-- Your instructions --
Restate the listing below exactly, images excluded.
START Input material
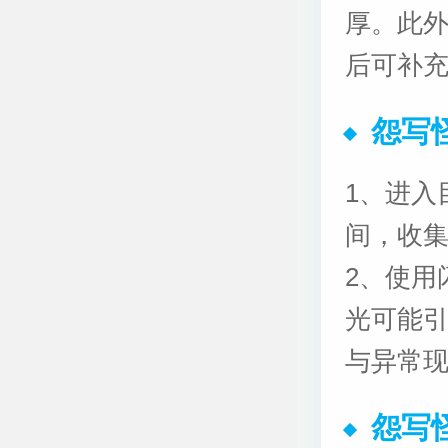
厚。此
后可补
怨写
1、进入
间，收
2、使用
光可能
与异常
怨写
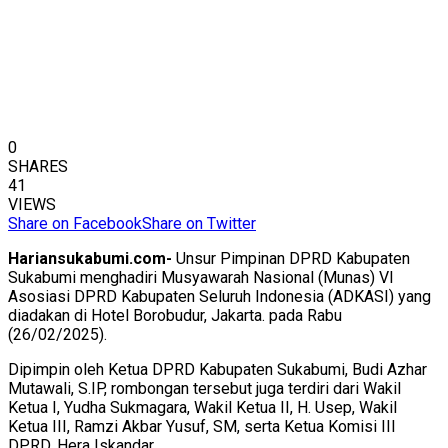
0
SHARES
41
VIEWS
Share on Facebook
Share on Twitter
Hariansukabumi.com-
Unsur Pimpinan DPRD Kabupaten
Sukabumi menghadiri Musyawarah Nasional (Munas) VI
Asosiasi DPRD Kabupaten Seluruh Indonesia (ADKASI) yang
diadakan di Hotel Borobudur, Jakarta. pada Rabu
(26/02/2025).
Dipimpin oleh Ketua DPRD Kabupaten Sukabumi, Budi Azhar
Mutawali, S.IP, rombongan tersebut juga terdiri dari Wakil
Ketua I, Yudha Sukmagara, Wakil Ketua II, H. Usep, Wakil
Ketua III, Ramzi Akbar Yusuf, SM, serta Ketua Komisi III
DPRD, Hera Iskandar.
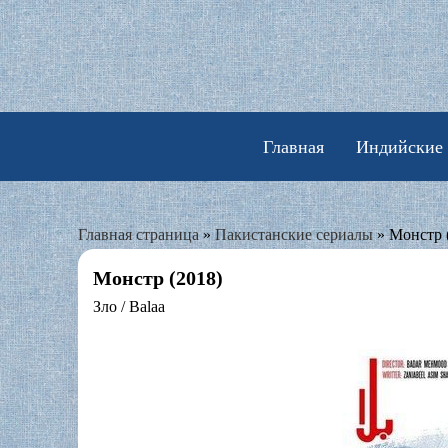
Skip
to
content
Главная
Индийские
Главная страница
»
Пакистанские сериалы
»
Монстр 
Монстр (2018)
Зло / Balaa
END Input material
-- Answer box --
厚。此
后可补
怨写
1、进入
间，收
2、使用
光可能
与异常
怨写
0
SHARES
41
VIEWS
Share on Facebook
Share on Twitter
Hariansukabumi.com-
Unsur Pimpinan DPRD Kabupaten
Sukabumi menghadiri Musyawarah Nasional (Munas) VI
Asosiasi DPRD Kabupaten Seluruh Indonesia (ADKASI) yang
diadakan di Hotel Borobudur, Jakarta. pada Rabu
(26/02/2025).
Dipimpin oleh Ketua DPRD Kabupaten Sukabumi, Budi Azhar
Mutawali, S.IP, rombongan tersebut juga terdiri dari Wakil
Ketua I, Yudha Sukmagara, Wakil Ketua II, H. Usep, Wakil
Ketua III, Ramzi Akbar Yusuf, SM, serta Ketua Komisi III
DPRD, Hera Iskandar.
Skip
to
content
Главная
Индийские
Главная страница
»
Пакистанские сериалы
»
Монстр 
Монстр (2018)
Зло / Balaa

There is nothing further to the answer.